Linha de transmissão irá conectar futuros projetos da empresa com capacidade total de 2 GW. Comissionamento das instalações deve ser concluído até o final deste ano

A Voltalia começou a construir a segunda linha de transmissão de 500 KV que percorrerá áreas desabitadas para conectar o sistema de Serra Branca à rede nacional, a 50 km de distância, localizado em Assú, também no Rio Grande do Norte.

A nova linha incluirá uma subestação e está adaptada às necessidades de projetos existentes e futuros, como as usinas Ventos da Serra do Mel 1 (VSM 1), com 163 MW, e VSM 2, com 128 MW, atualmente em implantação, além de outros, incluindo os 252 MW já vendidos no ano passado para o investidor internacional de renováveis Actis.

Para Sébastien Clerc, CEO da Voltalia, a nova infraestrutura confirma a ampliação do cluster de Serra Branca, com instalações de transmissão fundamentais para a estratégia da empresa no Brasil, que ampliou a extensão total de suas LTs de alta tensão, ultrapassando a marca de 100 km.

“Essa base nos permite construir usinas onde o recurso eólico é melhor, além de permitir o comissionamento antecipado das plantas. A infraestrutura eleva o valor dos projetos desenvolvidos por nós, caso sejam de propriedade do grupo ou vendidos a parceiros”, comentou.

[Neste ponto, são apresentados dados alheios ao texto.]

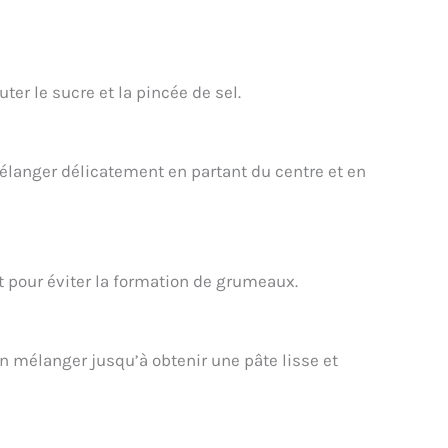
ter le sucre et la pincée de sel.
Mélanger délicatement en partant du centre et en
t pour éviter la formation de grumeaux.
ien mélanger jusqu’à obtenir une pâte lisse et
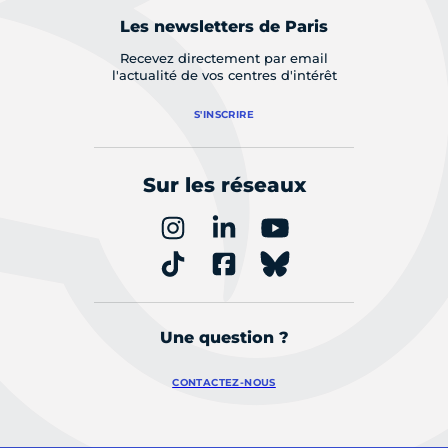
Les newsletters de Paris
Recevez directement par email
l'actualité de vos centres d'intérêt
S'INSCRIRE
Sur les réseaux
Une question ?
CONTACTEZ-NOUS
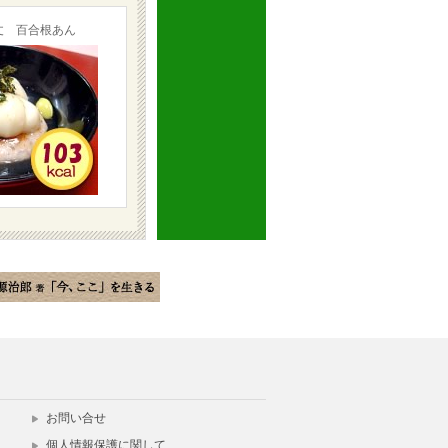
丈 百合根あん
お問い合せ
個人情報保護に関して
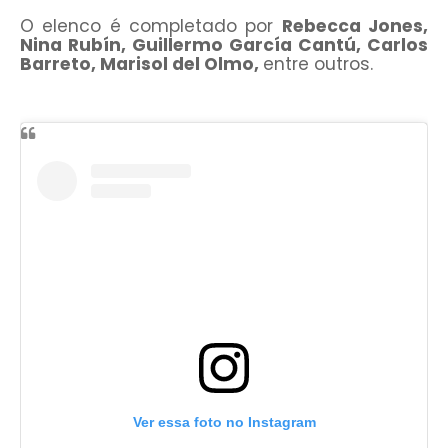
O elenco é completado por
Rebecca Jones,
Nina Rubín, Guillermo García Cantú, Carlos
Barreto, Marisol del Olmo,
entre outros.
Ver essa foto no Instagram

O desenvolvimento das instalações foi iniciado internamente pelas equipes da multinacional, que também contam com parceiros locais. A Voltalia solicitou das construtoras que confiassem na força de trabalho local, patrocinando inclusive um programa de treinamento para trabalhadores de comunidades locais, concedendo-lhes as qualificações a serem contratadas para o projeto.

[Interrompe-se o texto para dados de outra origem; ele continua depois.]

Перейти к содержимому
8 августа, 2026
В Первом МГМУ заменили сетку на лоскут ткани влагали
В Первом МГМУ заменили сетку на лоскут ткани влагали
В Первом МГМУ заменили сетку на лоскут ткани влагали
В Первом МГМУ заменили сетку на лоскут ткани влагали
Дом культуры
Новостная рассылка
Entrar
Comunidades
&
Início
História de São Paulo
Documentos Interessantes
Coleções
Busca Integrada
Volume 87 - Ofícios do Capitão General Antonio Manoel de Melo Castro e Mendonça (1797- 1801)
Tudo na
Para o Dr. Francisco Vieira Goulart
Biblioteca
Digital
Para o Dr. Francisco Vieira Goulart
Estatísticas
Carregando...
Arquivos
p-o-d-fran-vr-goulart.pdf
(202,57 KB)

Segundo a empresa, cerca de 250 pessoas dessas comunidades locais estão envolvidas na construção das instalações de transmissão e das usinas VSM, que mobilizam até 800 pessoas no pico. O comissionamento das instalações deve ser concluído até o final de 2019. Após supervisionar a construção, a companhia será responsável pelas atividades de O&M, alavancando as equipes locais já mobilizadas em seus parques eólicos.